How is $\mathbb{C}$ different than $\mathbb{R}^2$?

Solution 1:

For a function $f : \mathbb R^2 \to \mathbb R^2$ "differentiable" at a point $x \in \mathbb R^2$ means you have a linear approximation $f'_x$ which satisfies

$$\lim_{y \to x} \frac{f(x)-f(y)-f'_x(x-y)}{|x-y|} = 0$$

Saying that $f$ is complex analytic is the constraint that $f'_x$ is a complex linear function for all $x$. "Complex linear" means that not only is it true that $f'_x(av+bw)=af'_x(v)+bf'_x(w)$ for $a, b \in \mathbb R$, but it also holds for $a,b \in \mathbb C$.

One way to say $L$ is "Complex linear" is that $L$ is a regular (real linear) function plus $L(iv)=iL(v)$ for all vectors $v$. Stated in terms of the derivative, the directional derivative of $f$ in the direction $(0,1)$ is $i$ times the directional derivative in the direction $(1,0)$. In component notation these are the "Cauchy-Riemann" equations.

$$ \frac{\partial f}{\partial y} = i \frac{\partial f}{\partial x}$$

where if you write $f(z) = f(x+iy) = u(x,y) + iv(x,y)$ translates to

$$ \frac{\partial u}{\partial y} = -\frac{\partial v}{\partial x}, \frac{\partial u}{\partial x} = \frac{\partial v}{\partial y}$$

The formula:

$$ \frac{\partial f}{\partial y} = i \frac{\partial f}{\partial x}$$

gives the key picture. A complex linear map means that the map looks like the composite of a rotation together with a re-scaling map $v \longmapsto av$ where $a \in \mathbb R$. These maps are called "conformal". The nice things about conformal linear maps is they preserve all angles -- they do not always preserve length. So the "nice" thing about complex differentiable maps is that if you have any collection of curves in the plane, and you apply your complex differentiable function to them, it preserves the angles of intersection of your curves. That's a very special property.

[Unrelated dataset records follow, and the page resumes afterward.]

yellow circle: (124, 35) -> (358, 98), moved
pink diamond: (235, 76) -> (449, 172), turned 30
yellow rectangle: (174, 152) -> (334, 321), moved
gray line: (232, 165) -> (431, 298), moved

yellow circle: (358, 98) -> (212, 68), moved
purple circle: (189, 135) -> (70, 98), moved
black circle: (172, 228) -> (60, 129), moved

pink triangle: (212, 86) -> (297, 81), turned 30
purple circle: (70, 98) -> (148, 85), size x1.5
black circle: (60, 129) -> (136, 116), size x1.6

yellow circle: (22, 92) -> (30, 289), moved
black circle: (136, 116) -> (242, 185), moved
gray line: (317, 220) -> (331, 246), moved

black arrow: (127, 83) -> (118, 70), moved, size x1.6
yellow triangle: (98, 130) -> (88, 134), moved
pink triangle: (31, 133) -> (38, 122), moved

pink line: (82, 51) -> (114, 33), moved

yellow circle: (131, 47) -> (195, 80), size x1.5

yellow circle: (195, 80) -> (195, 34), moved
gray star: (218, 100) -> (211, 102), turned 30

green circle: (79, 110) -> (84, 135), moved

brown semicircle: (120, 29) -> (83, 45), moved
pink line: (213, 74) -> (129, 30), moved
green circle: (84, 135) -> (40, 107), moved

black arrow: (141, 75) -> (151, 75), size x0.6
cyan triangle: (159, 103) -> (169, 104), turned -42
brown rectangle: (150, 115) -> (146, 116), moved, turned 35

edit: An instructive example would be to think through two different functions from $\mathbb R^2$ to $\mathbb R^2$. The first function:

$$(x,y) \longmapsto x(\cos(y),\sin(y))$$

and the second function

$$(x,y) \longmapsto e^x(\cos(y),\sin(y))$$

The first function preserves the angles between the coordinate grid lines -- curves like $x=a$ and $y=b$ in the coordinate plane. The first function is not complex differentiable but the second is! So this means that the second function preserves all angles (not just the coordinate lines $x=a, y=b$). Can you spot curves in the domain which intersect in some angle $\theta$, but when after you compose them with the 1st function, their angle of intersection is not $\theta$?

Solution 2:

Analytic functions map tiny disks to tiny disks. (Of course that's not rigorous, but you could make it rigorous by putting in the right limit language.) Analytic functions can shift, stretch, and rotate disks, but they can't flip disks over.

Smooth functions of two real variables can map disks to ellipses. That is, they can stretch a disk more in one direction than in another. Complex analytic functions can't do that.

Complex conjugation is not analytic because it flips disks over.

Solution 3:

To go down a level from differentiability: the root of the difference between $\mathbb{C}$ and $\mathbb{R}^2$ comes from the multiplicative structure on $\mathbb{C}$. Look at the definition of differentiation itself: $\lim_{h\rightarrow 0} h^{-1}\cdot \left(f(z+h)-f(z)\right)$ - there's a multiplication here, by the multiplicative inverse of the (complex) number $h$, that simply can't be performed in $\mathbb{R}^2$ without giving it a field structure. There isn't 'a' derivative of a function from $\mathbb{R}^2 \mapsto \mathbb{R}^2$, just two partials; the multiplicative structure of $\mathbb{C}$ is then what forces the Cauchy-Riemann constraints on those partial derivatives and allows for a definition of the derivative as a single function from $\mathbb{C}\mapsto\mathbb{C}$.